As I got ready to go and hang the prints in the gallery I got an email that someone I’ve never heard of has sent a message to the Ellen D show telling her of the impact this project has had on her life and asking her to feature this project on her show, I’m deeply touched on a day like this to hear news like that. Thank you all for your support, I wish you all the very best in love, life, laughter and tears if need be, and I look forward to seeing you at the gallery this weekend.

Rodney

5 comments:

Unknown said...

Beauty care profession really a nice job. salon and makeup also an important issue a beautician and the customer.All looking to be nice but I think only one bad side is excessive/wrong use of cosmetics and makeup accessories may be harmful.

Anonymous said...

The concept for this project is not novel and does not push the medium or add to its history.

Despite the parameters of your project (i.e. "there will be no suits or jewelery to hide behind"), your subjects pose with hats, scarves, jewelry. These distinguishing marks work against your aim to depict people as equals and, in fact, highlight their differences.

You aimed to value and honor our bodies while revealing our sameness. Why then did you drape us in (your) shadows?

Metaphorically, the lighting in these images suggests shame, immorality, degradation. It also hints at the presence of monstrosities (genitals?) and at possible nefarious intentions of photographer and/or subjects.

Your confession disturbs.... You find it "much easier to see into the soul of [your] clients" when we are nude. Perhaps you should try working harder.

Rodney said...

Dear Anonymous, Wow, it sounds like you are dealing with much pain.

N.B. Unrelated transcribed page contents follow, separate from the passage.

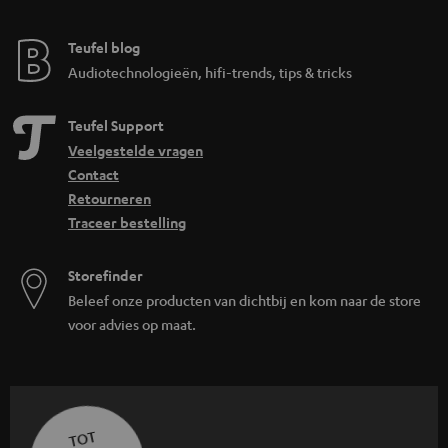
Teufel blog
Audiotechnologieën, hifi-trends, tips & tricks
Teufel Support
Veelgestelde vragen
Contact
Retourneren
Traceer bestelling
Storefinder
Beleef onze producten van dichtbij en kom naar de store
voor advies op maat.
TOT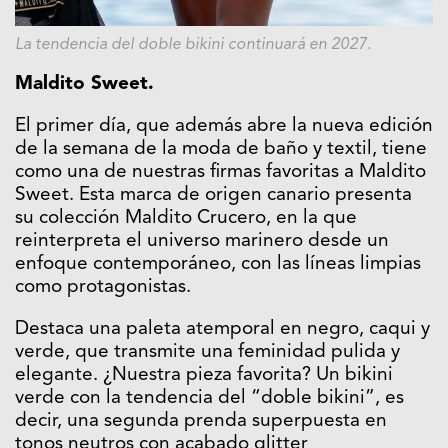
La tendencia del doble bikini continuará en 2027.
Maldito Sweet.
El primer día, que además abre la nueva edición
de la semana de la moda de baño y textil, tiene
como una de nuestras firmas favoritas a Maldito
Sweet. Esta marca de origen canario presenta
su colección Maldito Crucero, en la que
reinterpreta el universo marinero desde un
enfoque contemporáneo, con las líneas limpias
como protagonistas.
Destaca una paleta atemporal en negro, caqui y
verde, que transmite una feminidad pulida y
elegante. ¿Nuestra pieza favorita? Un bikini
verde con la tendencia del “doble bikini”, es
decir, una segunda prenda superpuesta en
tonos neutros con acabado glitter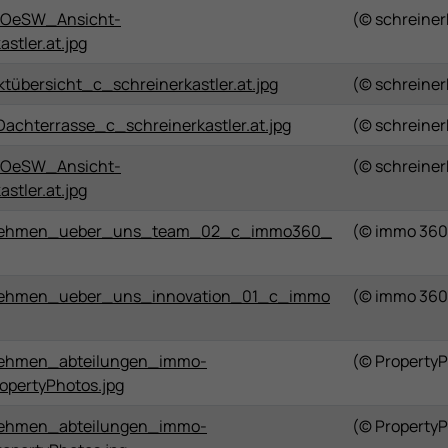
OeSW_Ansicht-
(© schreinerk
stler.at.jpg
übersicht_c_schreinerkastler.at.jpg
(© schreinerk
hterrasse_c_schreinerkastler.at.jpg
(© schreinerk
OeSW_Ansicht-
(© schreinerk
stler.at.jpg
nehmen_ueber_uns_team_02_c_immo360_
(© immo 360
ehmen_ueber_uns_innovation_01_c_immo
(© immo 360
ehmen_abteilungen_immo-
(© Property
opertyPhotos.jpg
ehmen_abteilungen_immo-
(© Property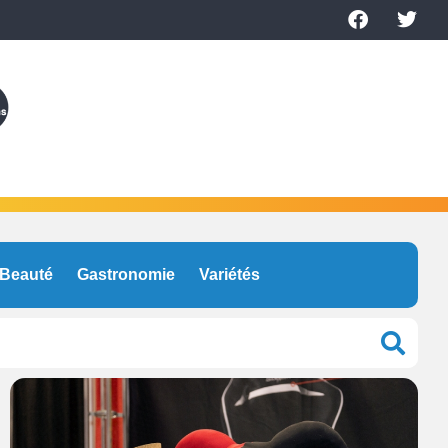
Beauté
Gastronomie
Variétés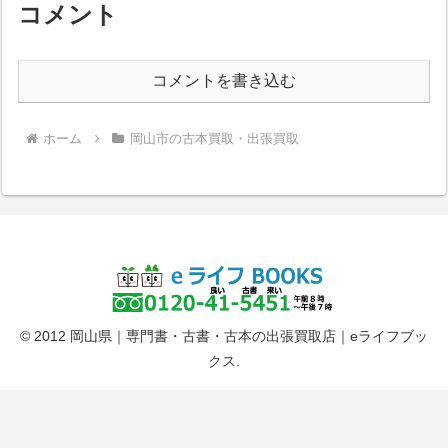
コメント
コメントを書き込む
ホーム
岡山市の古本買取・出張買取
© 2012 岡山県｜専門書・古書・古本の出張買取店｜eライフブッ
クス.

I’ve never claimed to be unique or exceptional, I am simply me and I do the best work I can. As for the shadows used in this project and the anonymity of some of those involved there are very good reasons for it. I as well as every single person involved in this project and everyone who will view this work are all on different journeys and at different places in those journeys. For some of our participants there was the very real threat of being fired from a job if they were recognized (one need only look as far as the u tube teachers video scandal that broke out this week in Winnipeg to recognize the variety of opinions out there about everything). For some of our participants being involved in this project was something they needed to do but they wanted the comfort of a personal item such as a baseball bat, earrings or scarf and I felt no need to tell them who they should be and how they should present themselves. Some wished to cover themselves or to be cloaked in shadow whereas others felt more than comfortable being all out there, again we are all on a journey and I felt no need to impose restrictions on anyone.

Anyone who knows me knows that I value both my subjects and my clients greatly and I work very hard to get to know them, their journeys and their souls; I'm deeply saddened if this was not your experience and would love the opportunity to hear more about where you are at in life, please feel free to contact me at the studio.

In much of art there seems to be a divide between the model as a body and the model as a whole person, this project was meant to bridge that gap a bit, if it failed to meet you expectations you have my sincerest apologies.

Rodney

mariaborito said...

Great post Rod. Thanks for your honesty. What a journey and risk this project has been for you, your profession and your family. I had no idea. I really hope that more people can come around you to support and lift you up as you embark on this new territory.

Marianna said...

Beautifully written Rod. After some initial hesitation on the purchase of the book, I am truly inspired by the reasoning behind it and am proud to now display it in my home. My children and I have gone through and talked about the stories behind all the beautiful people in the book - it's such a positive promoter of body image. Kudos to you for leaping out and taking a chance/risk on the creation of this book!